## What you are asked to do
As you reproduce every line below, keep it exactly as written and leave out the images.

## Records for this exercise
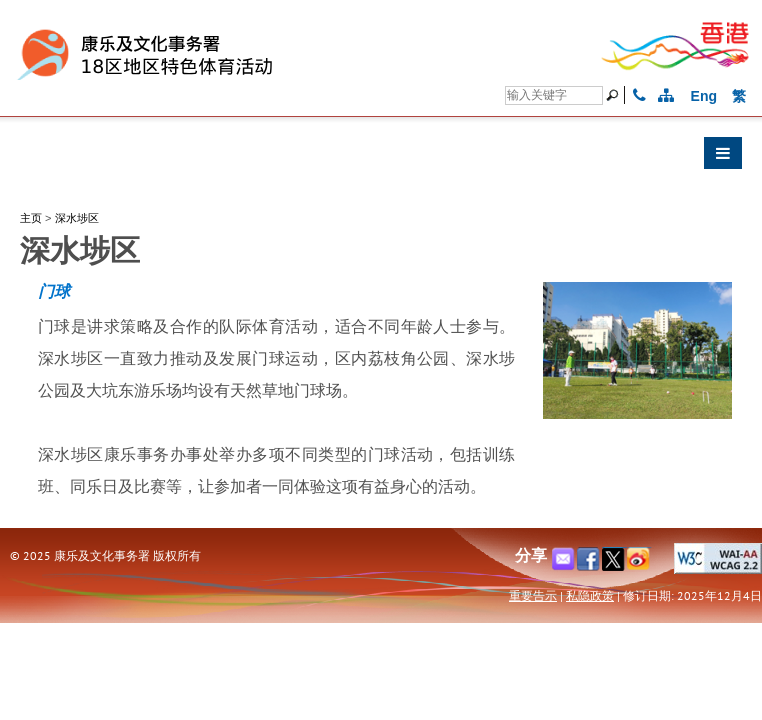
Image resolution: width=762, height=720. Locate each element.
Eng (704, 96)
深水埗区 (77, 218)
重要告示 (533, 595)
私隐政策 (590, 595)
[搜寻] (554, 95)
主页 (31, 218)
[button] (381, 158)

## Solution
Image resolution: width=762, height=720. Locate each element.
Eng (704, 96)
深水埗区 (77, 218)
重要告示 (533, 595)
私隐政策 (590, 595)
[搜寻] (554, 95)
主页 (31, 218)
[button] (381, 158)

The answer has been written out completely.